In “The Birth of Social Security” (April/May, 1979) author Kenneth Davis outlined some of the flabbiness and financial uncertainties that plague the system today and might, he wrote, bring it to the edge of a “great crisis.” Whether or not a crisis is impending, one wonders if the present operation can even begin to stack up against the ad hoc “social security system” worked out in 1847 by John Chaffin, gentleman, age seventy-three, and his son, John Emerson Chaffin, yeoman, age twentytwo, both of Holden, Massachusetts. The story is told by Mrs. Nancy C. Knox of Princeton, New Jersey:

“On April 24,1847, the elder Chaffin sold the 134-acre family farm to his son for $3,000. Later in the same day, curiously enough, yet another deed was executed, in which father John paid $1,500 to buy back half of the same farm, but this time with a lengthy proviso attached. Young Chaffin now owned $1,500 and half a farm; he was to earn the rest, to wit: by providing for ‘my honoured father and mother during their natural lives in the following manner: to provide them with good and suitable meats, drinks and vegetables and groceries with any and all things necessary to furnish a good and suitable table for their board and sustenance; to cook and furnish them with good and suitable board, or to pay for their board where either or both may wish to live… to provide them with good and suitable clothing of all kinds which they shall wish for their convenience and comfort; to provide them with all the wood they want of a good quality fitted for stoves or fireplaces as they shall direct… to provide and keep a suitable horse, carriage, and harness for their use when ordered by them; to have the use of one half the house they now occupy; to provide them with suitable help and attendants in sickness and in health subject to their order; to pay their doctoring, nursing, and funeral charges.…’ ”

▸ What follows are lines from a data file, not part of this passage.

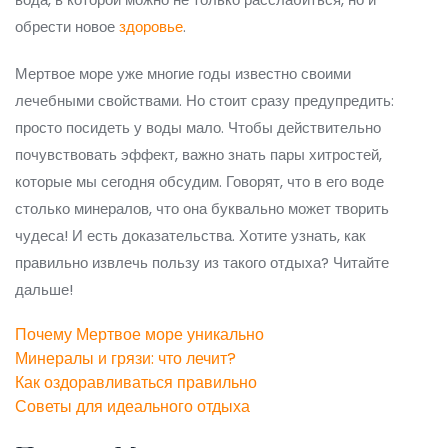
обрести новое
здоровье
.
Мертвое море уже многие годы известно своими
лечебными свойствами. Но стоит сразу предупредить:
просто посидеть у воды мало. Чтобы действительно
почувствовать эффект, важно знать пары хитростей,
которые мы сегодня обсудим. Говорят, что в его воде
столько минералов, что она буквально может творить
чудеса! И есть доказательства. Хотите узнать, как
правильно извлечь пользу из такого отдыха? Читайте
дальше!
Почему Мертвое море уникально
Минералы и грязи: что лечит?
Как оздоравливаться правильно
Советы для идеального отдыха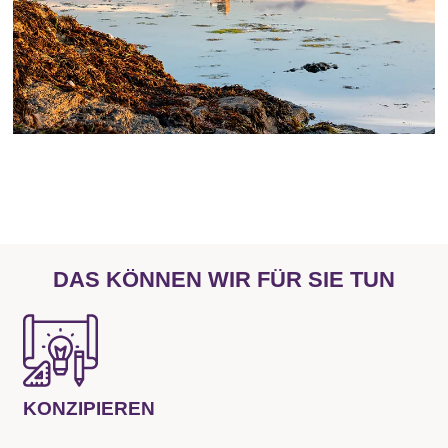
DAS KÖNNEN WIR FÜR SIE TUN
KONZIPIEREN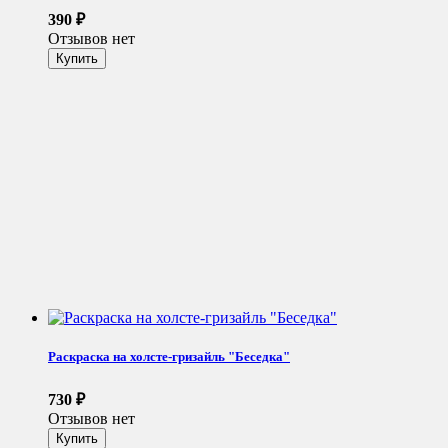
390
₽
Отзывов нет
Раскраска на холсте-гризайль "Беседка"
730
₽
Отзывов нет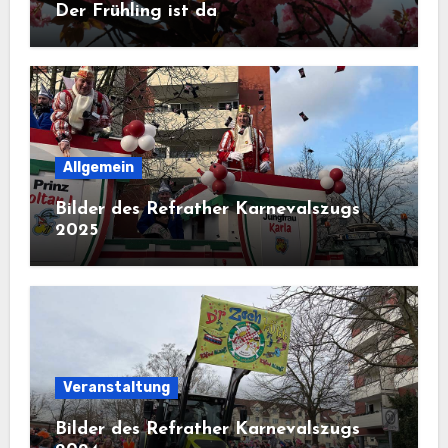
Der Frühling ist da
Allgemein
Bilder des Refrather Karnevalszugs
2025
Veranstaltung
Bilder des Refrather Karnevalszugs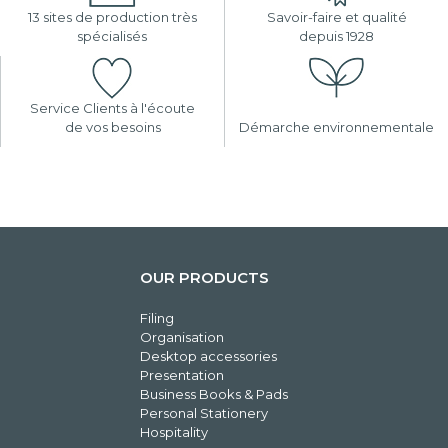
13 sites de production très
Savoir-faire et qualité
spécialisés
depuis 1928
Service Clients à l'écoute
de vos besoins
Démarche environnementale
OUR PRODUCTS
Filing
Organisation
Desktop accessories
Presentation
Business Books & Pads
Personal Stationery
Hospitality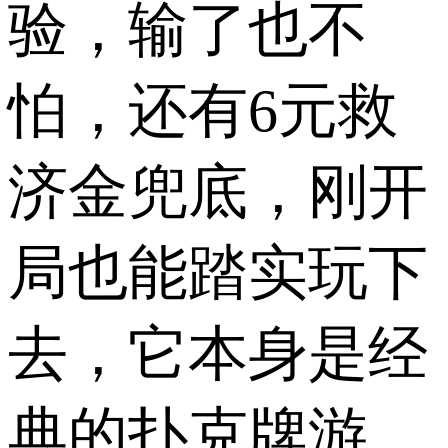
验，输了也不
怕，还有6元救
济金兜底，刚开
局也能踏实玩下
去，它本身是经
典的扑克牌游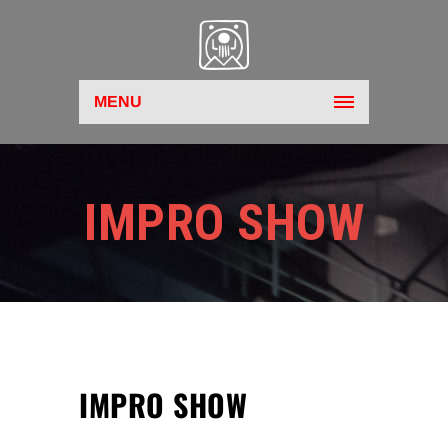
MENU
IMPRO SHOW
IMPRO SHOW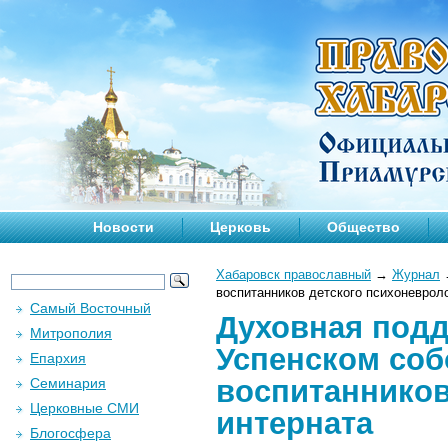
Новости
Церковь
Общество
Хабаровск православный
→
Журнал
воспитанников детского психоневрол
Самый Восточный
Духовная подд
Митрополия
Успенском соб
Епархия
воспитанников
Семинария
Церковные СМИ
интерната
Блогосфера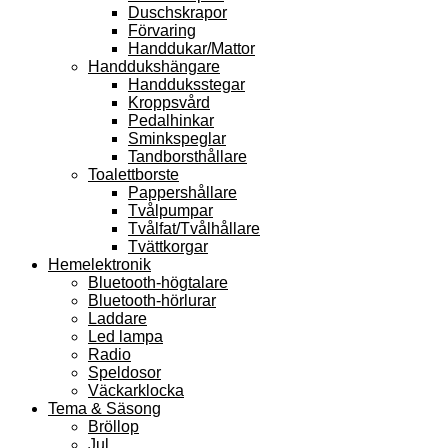
Duschskrapor
Förvaring
Handdukar/Mattor
Handdukshängare
Handduksstegar
Kroppsvård
Pedalhinkar
Sminkspeglar
Tandborsthållare
Toalettborste
Pappershållare
Tvålpumpar
Tvålfat/Tvålhållare
Tvättkorgar
Hemelektronik
Bluetooth-högtalare
Bluetooth-hörlurar
Laddare
Led lampa
Radio
Speldosor
Väckarklocka
Tema & Säsong
Bröllop
Jul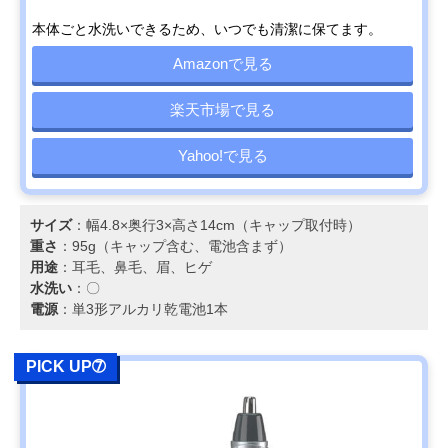
本体ごと水洗いできるため、いつでも清潔に保てます。
Amazonで見る
楽天市場で見る
Yahoo!で見る
サイズ
：幅4.8×奥行3×高さ14cm（キャップ取付時）
重さ
：95g（キャップ含む、電池含まず）
用途
：耳毛、鼻毛、眉、ヒゲ
水洗い
：〇
電源
：単3形アルカリ乾電池1本
PICK UP➆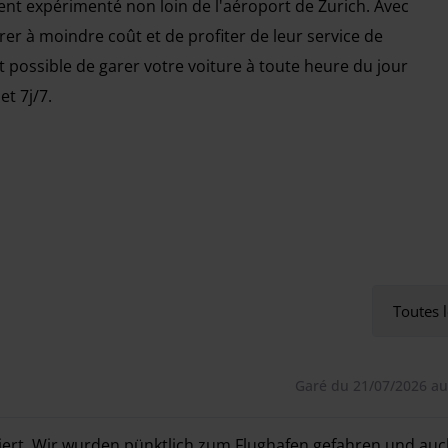
nt expérimenté non loin de l'aéroport de Zurich. Avec
arer à moindre coût et de profiter de leur service de
st possible de garer votre voiture à toute heure du jour
et 7j/7.
,00 m de longueur ou 2,10 m de hauteur sont facturés
plément sera facturé, car votre arrivée tardive entraîne
Toutes l
4 personnes. Pour chaque personne supplémentaire, un
Garé du 21/07/2026 au
à minuit.
niert. Wir wurden pünktlich zum Flughafen gefahren und au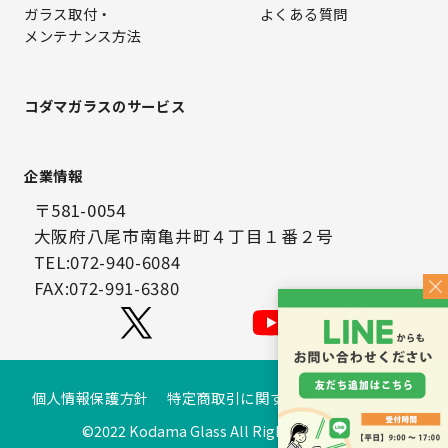
ガラス取付・
よくある質問
メンテナンス方法
コダマガラスのサービス
企業情報
〒581-0054
大阪府八尾市南亀井町４丁目１番２号
TEL:072-940-6084
FAX:072-991-6380
個人情報保護方針
特定商取引に関する法律に基づく表示
©2022 Kodama Glass All Rights Reserved.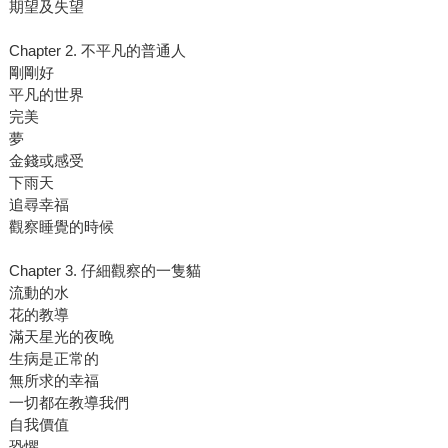
期望及失望
Chapter 2. 不平凡的普通人
剛剛好
平凡的世界
完美
夢
金錢或感受
下雨天
追尋幸福
觀察睡覺的時候
Chapter 3. 仔細觀察的一隻貓
流動的水
花的教導
滿天星光的夜晚
生病是正常的
無所求的幸福
一切都在教導我們
自我價值
恐懼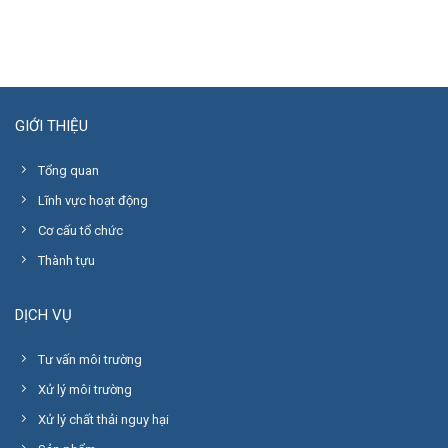
GIỚI THIỆU
Tổng quan
Lĩnh vực hoạt động
Cơ cấu tổ chức
Thành tựu
DỊCH VỤ
Tư vấn môi trường
Xử lý môi trường
Xử lý chất thải nguy hại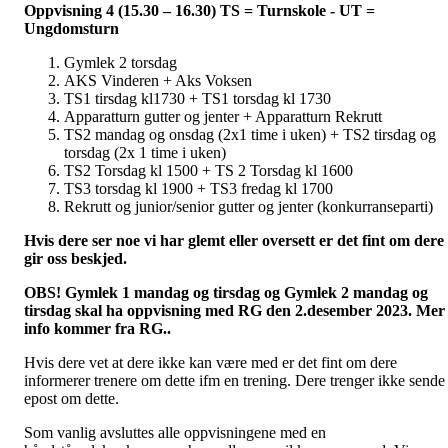
Oppvisning 4 (15.30 – 16.30) TS = Turnskole - UT =
Ungdomsturn
Gymlek 2 torsdag
AKS Vinderen + Aks Voksen
TS1 tirsdag kl1730 + TS1 torsdag kl 1730
Apparatturn gutter og jenter + Apparatturn Rekrutt
TS2 mandag og onsdag (2x1 time i uken) + TS2 tirsdag og
torsdag (2x 1 time i uken)
TS2 Torsdag kl 1500 + TS 2 Torsdag kl 1600
TS3 torsdag kl 1900 + TS3 fredag kl 1700
Rekrutt og junior/senior gutter og jenter (konkurranseparti)
Hvis dere ser noe vi har glemt eller oversett er det fint om dere
gir oss beskjed.
OBS! Gymlek 1 mandag og tirsdag og Gymlek 2 mandag og
tirsdag skal ha oppvisning med RG den 2.desember 2023. Mer
info kommer fra RG.
.
Hvis dere vet at dere ikke kan være med er det fint om dere
informerer trenere om dette ifm en trening. Dere trenger ikke sende
epost om dette.
Som vanlig avsluttes alle oppvisningene med en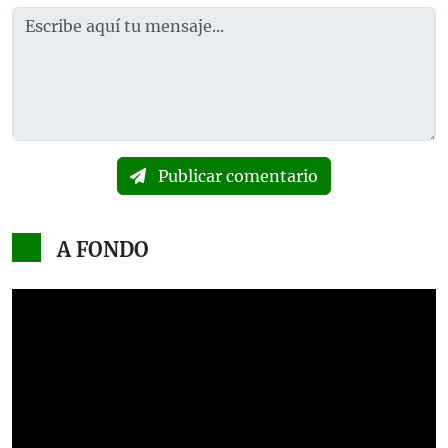
Publicar comentario
A FONDO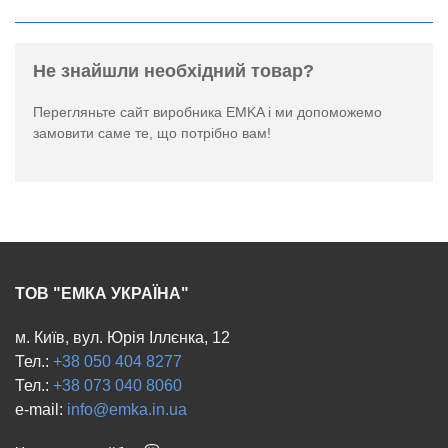
Не знайшли необхідний товар?
Перегляньте
сайт виробника EMKA
і ми допоможемо
замовити саме те, що потрібно вам!
ТОВ "ЕМКА УКРАЇНА"
м. Київ, вул. Юрія Іллєнка, 12
Тел.:
+38 050 404 8277
Тел.:
+38 073 040 8060
e-mail:
info@emka.in.ua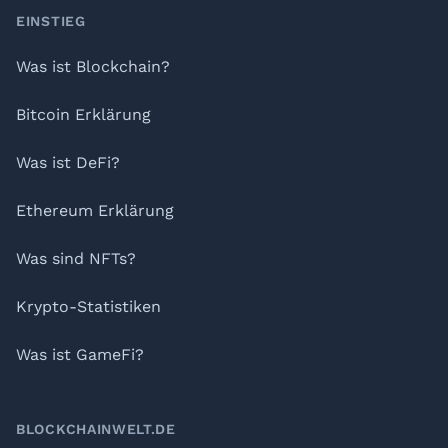
Footer
EINSTIEG
Was ist Blockchain?
Bitcoin Erklärung
Was ist DeFi?
Ethereum Erklärung
Was sind NFTs?
Krypto-Statistiken
Was ist GameFi?
BLOCKCHAINWELT.DE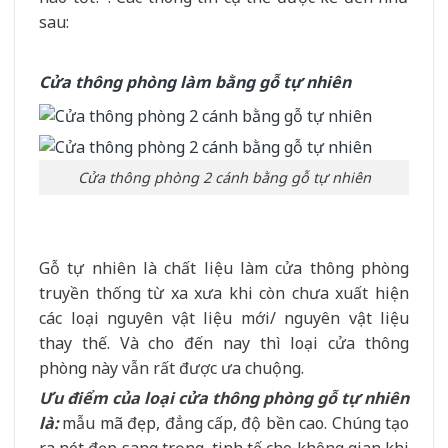
sau:
Cửa thông phòng làm bằng gỗ tự nhiên
Cửa thông phòng 2 cánh bằng gỗ tự nhiên
Gỗ tự nhiên là chất liệu làm cửa thông phòng
truyền thống từ xa xưa khi còn chưa xuất hiện
các loại nguyên vật liệu mới/ nguyên vật liệu
thay thế. Và cho đến nay thì loại cửa thông
phò
ng
này vẫn rất được ưa chuộng.
Ưu điểm của loại cửa thông phòng gỗ tự nhiên
là:
mẫu mã đẹp, đẳng cấp, độ bền cao. Chúng tạo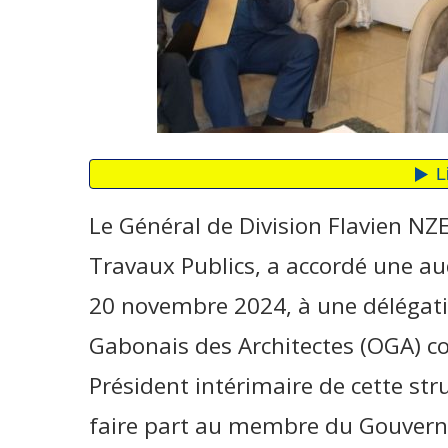
Le Général de Division Flavien 
Travaux Publics, a accordé une au
20 novembre 2024, à une délégatio
Gabonais des Architectes (OGA) co
Président intérimaire de cette str
faire part au membre du Gouverne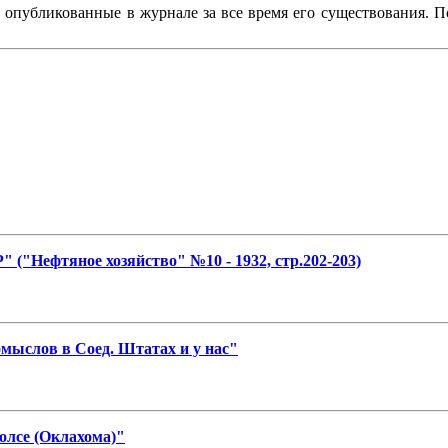
, опубликованные в журнале за все время его существования. 
 ("Нефтяное хозяйство" №10 - 1932, стр.202-203)
мыслов в Соед. Штатах и у нас"
олсе (Оклахома)"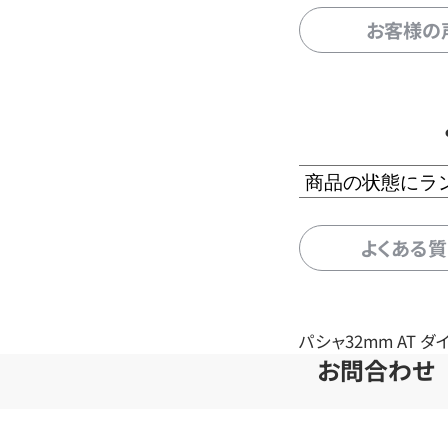
お客様の
商品の状態にラ
よくある
パシャ32mm AT ダ
お問合わせ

The system worked without a hitch, and young Chaffin did his duty for the remaining thirteen years of his parents’ lives. Not as much can be said for the recent experience of Miss Duane WiIkins, as reported in the New York Times in February of this year. Miss Wilkins, it seems, was writing down her Social Security number for her dentist when he stopped her. “That can’t be your number,” he said. “That’s my number.” And so it was; they both had the same number—363-14-9879—hers issued six years ago, his thirty-five years ago. “Virtually impossible,” said the local bureaucrats, who then passed the buck to the Social Security records center in Baltimore.